The sell-off that began Wednesday afternoon with Fed Chairman Jerome Powell's downplaying of the implications of market volatility, and his commitment to continue reversing quantitative easing, gathered pace hours later in Asia and Europe. More than two thirds of Stoxx Europe 600 members were down, with Japanese shares sliding into a bear market. Treasuries edged lower after an overnight jump. Oil slumped below US$48 in New York. The yen climbed to its strongest since mid-October.

"They think the Fed has completely misjudged the situation and now it's just a matter of just trying to find an exit while you can," Kyle Rodda, a market analyst at IG Group in Melbourne, said of global investors. "We're probably entering a stage now where markets have got it their head that we're preparing for quite sustained downside going into 2019."

While Mr Powell and his colleagues did signal a less aggressive path for rate hikes in 2019, the quarter-point move on Wednesday and suggestion that recent market turmoil doesn't unduly worry the US central bank proved to have the bigger impact.
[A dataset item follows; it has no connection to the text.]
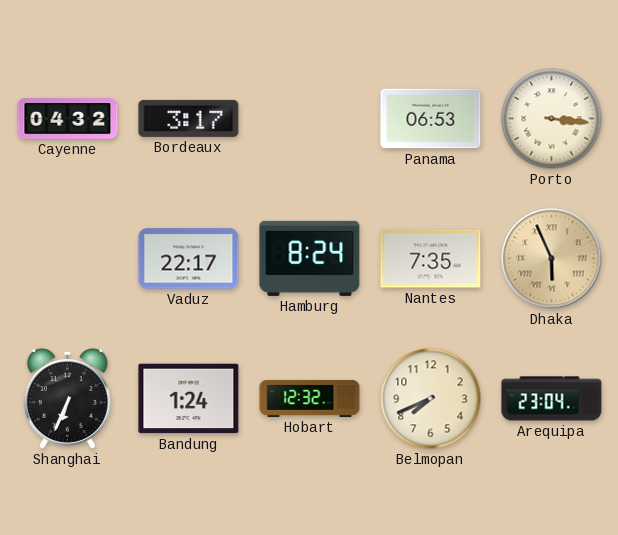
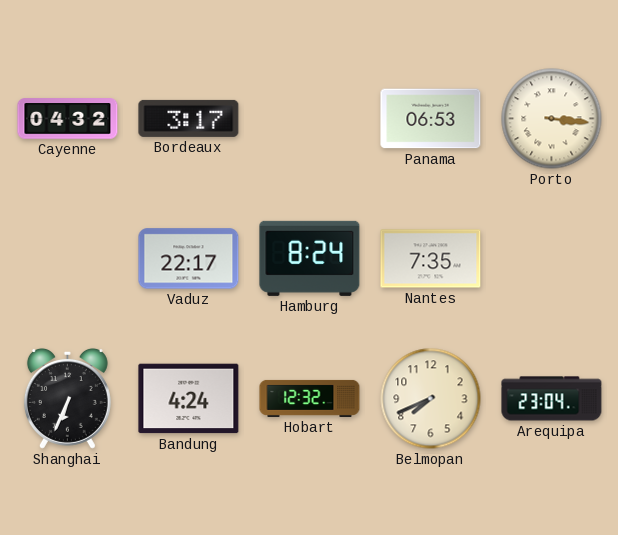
Dhaka: 5:56 -> none
Bandung: 1:24 -> 4:24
Global stocks are set for their worst quarter since 2011, yet Mr Powell in his press conference said that "we don't look at any one market," and that in the abstract "a little bit of volatility" probably doesn't leave a mark on the economy.
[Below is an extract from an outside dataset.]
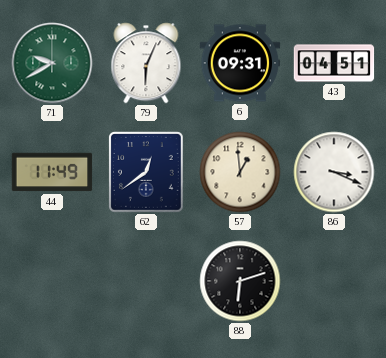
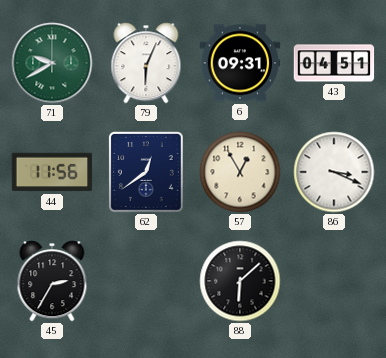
44: 11:49 -> 11:56
57: 12:59 -> 12:55
45: none -> 2:35
88: 6:12 -> 6:08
"The Fed's been a huge friend of the stock market and they are now a little bit of an enemy and probably become worse of an enemy before this is all over," Bob Doll, Nuveen chief equity strategist and senior portfolio manager said on Bloomberg Television.

In Japan, 10-year bond yields headed closer to zero percent following the rally in Treasuries on Wednesday. Bank of Japan Governor Haruhiko Kuroda said in a press conference Thursday that there was no problem if yields fell into negative territory, suggesting he has no plan to intensify the central bank's tapering of asset purchases.
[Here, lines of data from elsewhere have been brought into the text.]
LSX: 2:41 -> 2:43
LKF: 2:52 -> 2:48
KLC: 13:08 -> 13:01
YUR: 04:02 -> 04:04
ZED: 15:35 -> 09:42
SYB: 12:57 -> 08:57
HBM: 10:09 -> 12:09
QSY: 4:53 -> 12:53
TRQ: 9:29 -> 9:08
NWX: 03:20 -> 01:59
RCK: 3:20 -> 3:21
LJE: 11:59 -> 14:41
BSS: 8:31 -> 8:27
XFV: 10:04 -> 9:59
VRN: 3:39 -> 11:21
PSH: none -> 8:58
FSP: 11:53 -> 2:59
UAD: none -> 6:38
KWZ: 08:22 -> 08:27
The Stoxx Europe 600 Index decreased 1.4 per cent as of 8.15 am London time, to the lowest in more than two years on the largest dip in more than a week.

Futures on the S&P 500 Index decreased 0.6 per cent, its sixth consecutive decline.

The MSCI All-Country World Index dipped 0.6 per cent, hitting the lowest in 20 months with its fifth consecutive decline.

The MSCI Emerging Market Index declined 0.9 per cent to the lowest in seven weeks.